Mental and Technical Maintenance
The mental skills and self-coaching habits camp introduced are among the most perishable — and most valuable — outputs. They atrophy without practice.
Video review. If camp introduced you to the practice of watching your own footage with a critical, coaching eye, continue it at home. Film yourself periodically — on the erg, on the water, during running workouts — and review the footage using the same framework you practiced at camp. What do you notice? What's changed since camp? What hasn't? This practice keeps your observational skills sharp and provides data for ongoing self-assessment.
Self-coaching reflection. The cycle of action, reflection, and intention-setting that structured camp programming should continue — even informally. After hard training sessions, take five minutes to reflect: what happened? What did you notice? What will you focus on next time? This doesn't require a formal journal (though journaling works well for many athletes). It requires the habit of deliberate observation and the discipline to do it regularly.
Staying connected. Camp alumni networks and cohort relationships are developmental resources, not just social connections. Peers who shared the camp experience understand the training philosophy, the technical language, and the developmental goals in a way that teammates who weren't there may not. Maintaining those connections — sharing training updates, asking questions, providing mutual accountability — extends the camp's impact.
Continued coach access. If your camp program offers post-camp coach access for questions, use it. A brief email to your camp coach — "I've been working on the catch timing we discussed, and here's a video clip — does this look like what we were going for?" — demonstrates initiative and provides expert feedback on your ongoing work.
Planning Your Next Summer
How camp fits into a multi-year developmental arc is worth thinking about strategically.
When to return to the same program. If the coaching, philosophy, and structure worked well, there's strong value in continuity. Returning coaches who already know you can build on last year's work rather than starting from scratch. Progression within a camp system — from introductory to challenge to leadership programming — is designed to deepen development across years.
When to try something different. Exposure to diverse coaching perspectives has its own value. If you've attended the same camp for multiple years and feel you've absorbed what it offers, a different program can provide new stimulus, new relationships, and new ways of thinking about your development.

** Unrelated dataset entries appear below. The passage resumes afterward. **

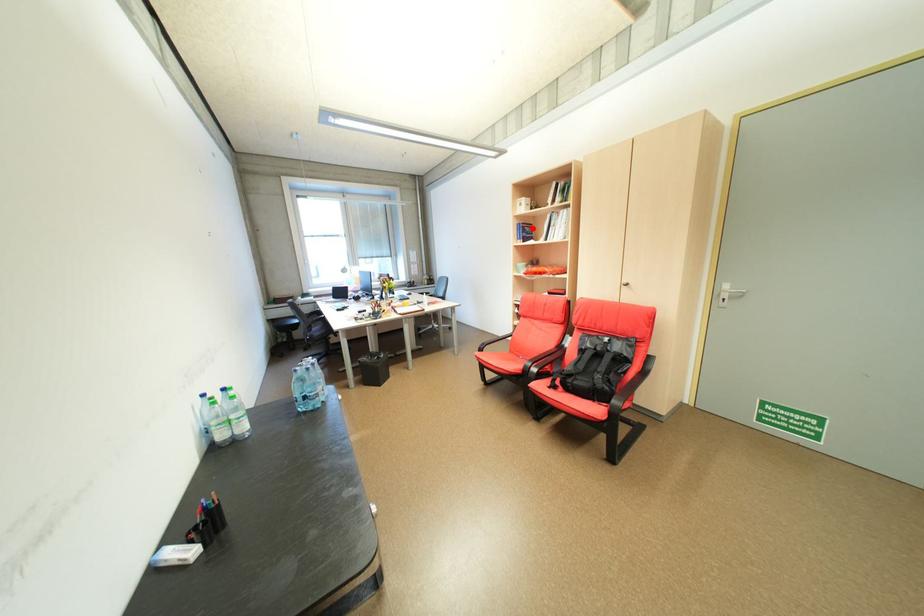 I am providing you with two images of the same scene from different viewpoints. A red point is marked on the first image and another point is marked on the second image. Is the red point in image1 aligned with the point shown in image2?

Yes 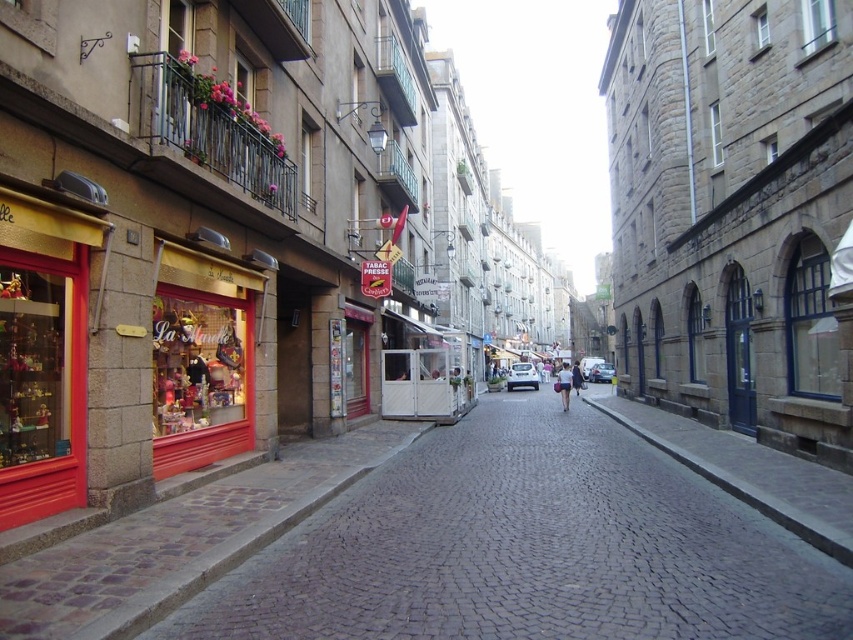 Question: Is cobblestone pavement at center above dark gray stone wall at center?

Choices:
 (A) no
 (B) yes

Answer: (B)

Question: Can you confirm if cobblestone pavement at center is smaller than dark gray stone wall at center?

Choices:
 (A) no
 (B) yes

Answer: (B)

Question: Is cobblestone pavement at center further to the viewer compared to dark gray stone wall at center?

Choices:
 (A) no
 (B) yes

Answer: (A) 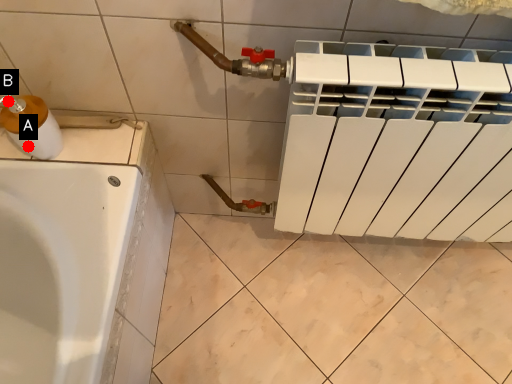 Question: Two points are circled on the image, labeled by A and B beside each circle. Which point appears closest to the camera in this image?

Choices:
 (A) A is closer
 (B) B is closer

Answer: (B) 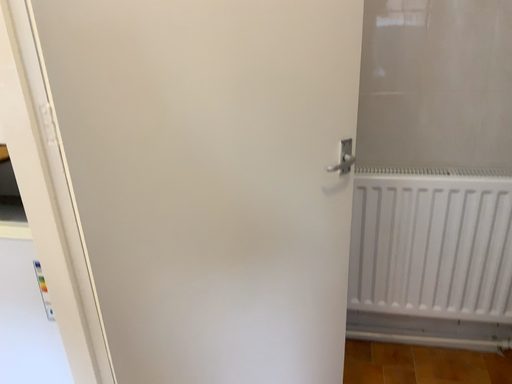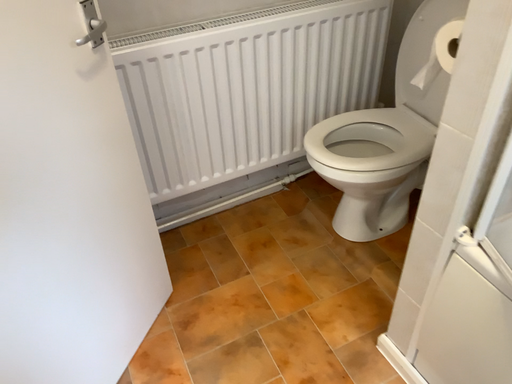 Question: Which way did the camera rotate in the video?

Choices:
 (A) rotated left
 (B) rotated right

Answer: (B) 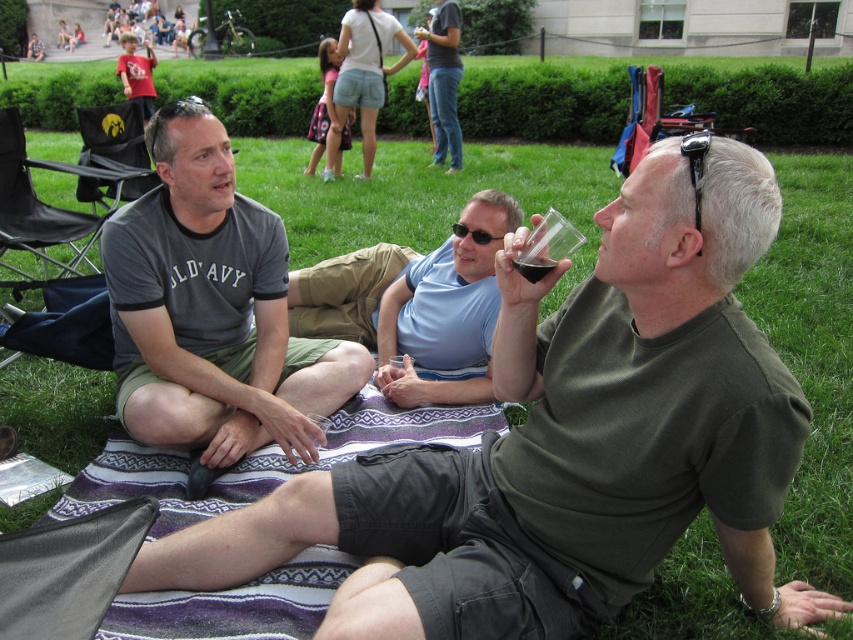 Who is more distant from viewer, (x=741, y=532) or (x=167, y=413)?

The point (x=167, y=413) is more distant.

Does matte green t-shirt at center have a lesser height compared to gray cotton t-shirt at left?

Yes.

Is point (697, 266) positioned behind point (201, 472)?

That is False.

Identify the location of matte green t-shirt at center. This screenshot has height=640, width=853. (596, 422).

From the picture: Does gray cotton t-shirt at left have a lesser height compared to black rubber sunglasses at upper right?

In fact, gray cotton t-shirt at left may be taller than black rubber sunglasses at upper right.

Does gray cotton t-shirt at left appear under black rubber sunglasses at upper right?

Yes, gray cotton t-shirt at left is below black rubber sunglasses at upper right.

Does point (315, 365) come farther from viewer compared to point (695, 154)?

Yes.

Locate an element on the screen. The height and width of the screenshot is (640, 853). gray cotton t-shirt at left is located at coordinates (212, 310).

Who is more forward, (383,316) or (701,148)?

Point (701,148) is more forward.

Is point (460, 285) closer to viewer compared to point (692, 156)?

That is False.

The height and width of the screenshot is (640, 853). Describe the element at coordinates (445, 308) in the screenshot. I see `light blue fabric at center` at that location.

Locate an element on the screen. This screenshot has width=853, height=640. light blue fabric at center is located at coordinates (445, 308). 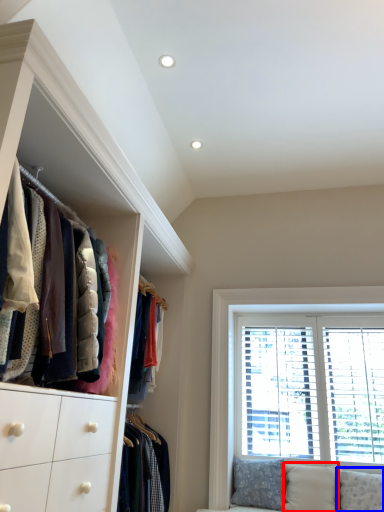 Question: Which object appears closest to the camera in this image, pillow (highlighted by a red box) or pillow (highlighted by a blue box)?

Choices:
 (A) pillow
 (B) pillow

Answer: (B) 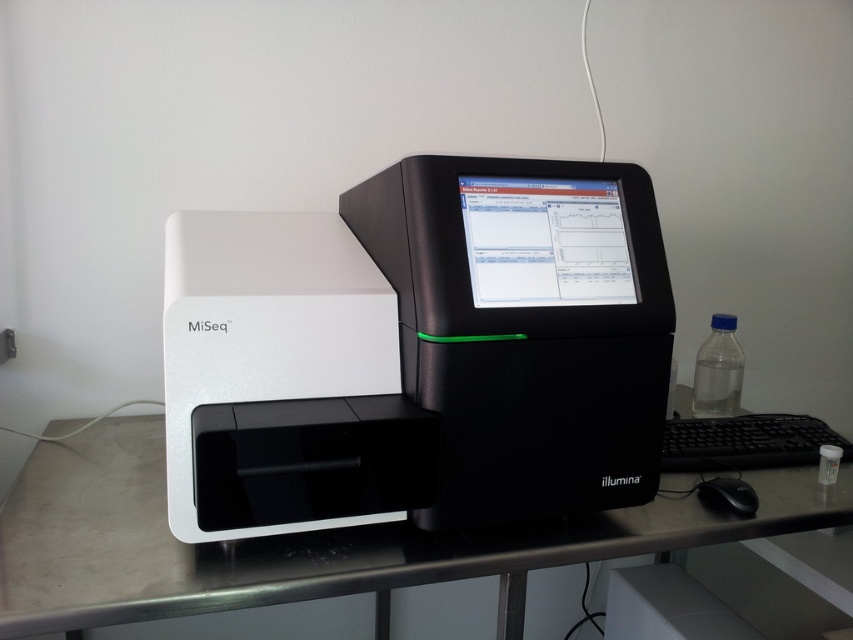 Question: Which object is farther from the camera taking this photo?

Choices:
 (A) black plastic keyboard at lower right
 (B) white plastic printer at center
 (C) black plastic mouse at lower right
 (D) metallic silver computer desk at center

Answer: (C)

Question: Considering the relative positions of matte black monitor at center and black plastic mouse at lower right in the image provided, where is matte black monitor at center located with respect to black plastic mouse at lower right?

Choices:
 (A) above
 (B) below

Answer: (A)

Question: Which point is closer to the camera taking this photo?

Choices:
 (A) (775, 458)
 (B) (529, 493)
 (C) (743, 360)

Answer: (B)

Question: From the image, what is the correct spatial relationship of matte black monitor at center in relation to black plastic mouse at lower right?

Choices:
 (A) left
 (B) right

Answer: (A)

Question: Can you confirm if matte black monitor at center is bigger than black plastic keyboard at lower right?

Choices:
 (A) yes
 (B) no

Answer: (B)

Question: Which point is farther to the camera?

Choices:
 (A) matte black monitor at center
 (B) metallic silver computer desk at center
 (C) transparent plastic bottle at right
 (D) black plastic mouse at lower right

Answer: (C) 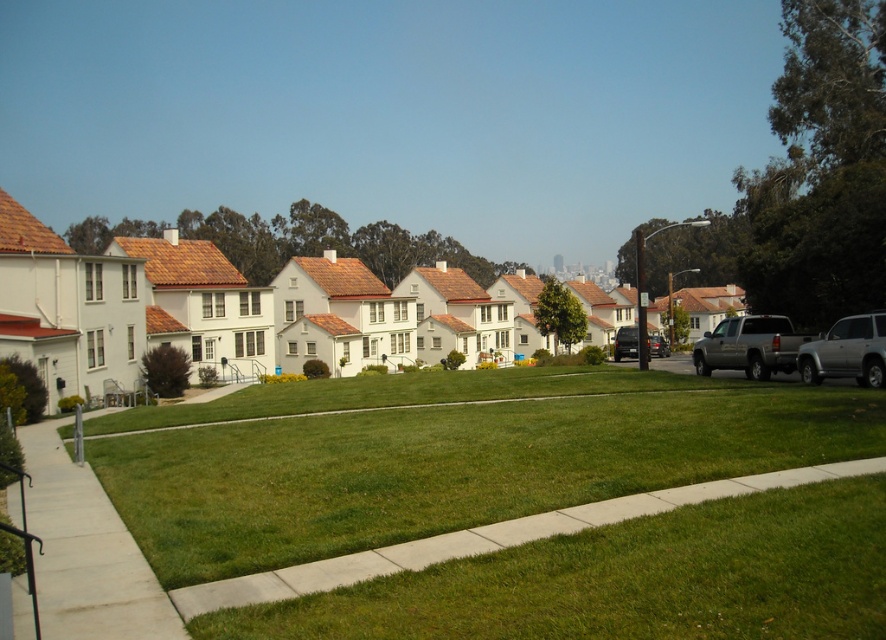 Question: Can you confirm if silver metallic truck at right is positioned below silver metallic suv at right?

Choices:
 (A) yes
 (B) no

Answer: (B)

Question: Which point appears closest to the camera in this image?

Choices:
 (A) (849, 336)
 (B) (106, 412)

Answer: (A)

Question: Which object is the farthest from the silver metallic suv at right?

Choices:
 (A) green smooth lawn at center
 (B) gray concrete sidewalk at lower left

Answer: (B)

Question: In this image, where is green smooth lawn at center located relative to silver metallic truck at right?

Choices:
 (A) left
 (B) right

Answer: (A)

Question: Can you confirm if green smooth lawn at center is wider than silver metallic suv at right?

Choices:
 (A) yes
 (B) no

Answer: (A)

Question: Which object appears closest to the camera in this image?

Choices:
 (A) silver metallic truck at right
 (B) silver metallic suv at right
 (C) green smooth lawn at center

Answer: (C) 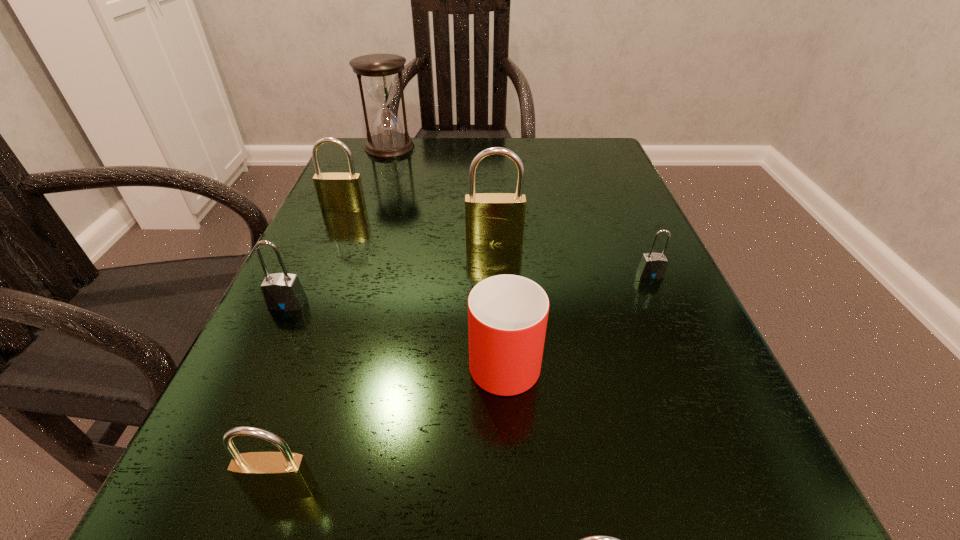 At what (x,y) coordinates should I click in order to perform the action: click on the farthest object. Please return your answer as a coordinate pair (x, y). Looking at the image, I should click on (379, 71).

I want to click on the biggest brass padlock, so click(x=491, y=218).

You are a GUI agent. You are given a task and a screenshot of the screen. Output one action in this format:
    pyautogui.click(x=<x>, y=<y>)
    Task: Click on the sixth nearest object
    
    Given the screenshot: What is the action you would take?
    pyautogui.click(x=491, y=218)

In order to click on the second farthest object in this screenshot , I will do `click(337, 192)`.

The image size is (960, 540). I want to click on the fifth shortest padlock, so click(x=337, y=192).

Locate an element on the screen. This screenshot has height=540, width=960. red cup is located at coordinates (507, 314).

What are the coordinates of `the third nearest object` in the screenshot? It's located at (507, 314).

This screenshot has height=540, width=960. I want to click on the fourth nearest object, so click(x=281, y=291).

Locate an element on the screen. the nearer gray padlock is located at coordinates (281, 291).

Image resolution: width=960 pixels, height=540 pixels. I want to click on the seventh farthest object, so click(283, 475). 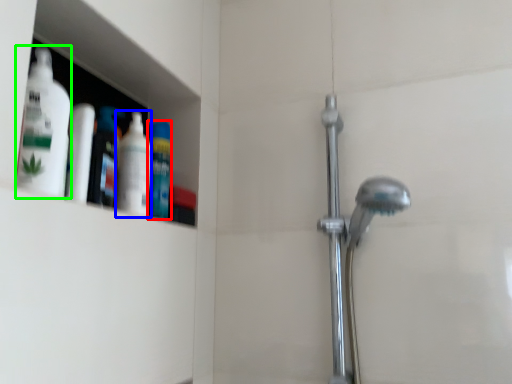 Question: Which object is positioned closest to mouthwash (highlighted by a red box)? Select from cleaning product (highlighted by a blue box) and cleaning product (highlighted by a green box).

Choices:
 (A) cleaning product
 (B) cleaning product

Answer: (A) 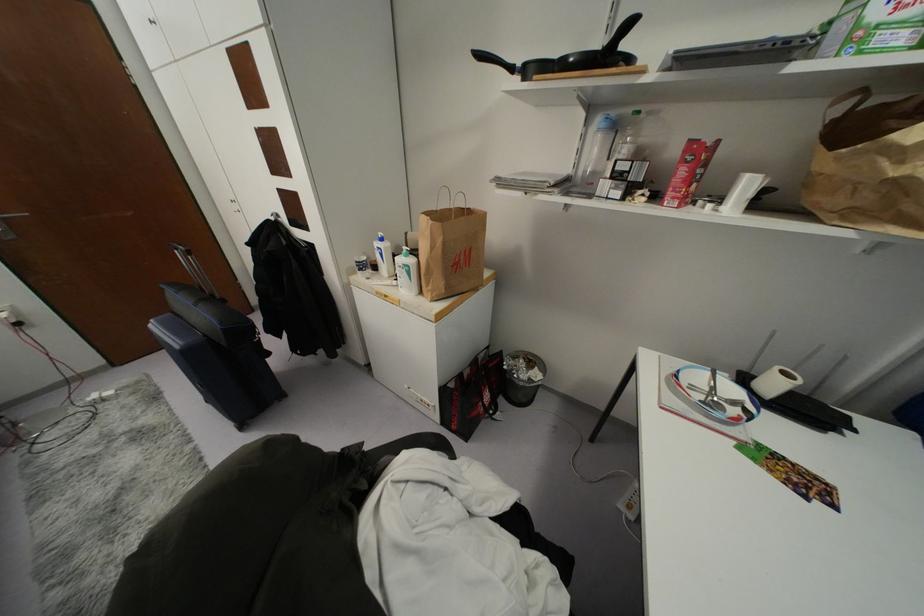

Balancing camp with other summer commitments. As athletes progress through high school, summers become more crowded — recruiting visits, academic programs, family commitments, and employment compete for time. Camp remains valuable, but fitting it into a full summer requires planning. Extended programs (two weeks or more) deliver more developmental depth but require more calendar commitment. Shorter programs accommodate tighter schedules but with correspondingly more modest outcomes.
Camp is a catalyst, not a destination. The athletes who improve most after camp are the ones who treat the experience as a starting point — who capture what they learned, apply it consistently, maintain the habits camp introduced, and build on the foundation across months and years. The development that matters most happens at home, in the daily work, in the self-coaching practices that compound over time.
Your coaches gave you tools. Your cohort gave you community. Your camp experience gave you a reference point for what's possible. What you do with all of that is up to you.